* Record excerpts *
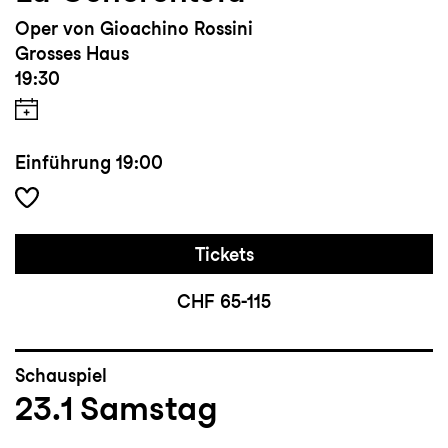
Oper von Gioachino Rossini
Grosses Haus
19:30
Einführung
19:00
Tickets
CHF 65-115
Schauspiel
23.1
Samstag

* Work task *
Wherever the listing shows a picture, omit it and output the rest exactly as given.

* Answer for this exercise *
Oper von Gioachino Rossini
Grosses Haus
19:30
Einführung
19:00
Tickets
CHF 65-115
Schauspiel
23.1
Samstag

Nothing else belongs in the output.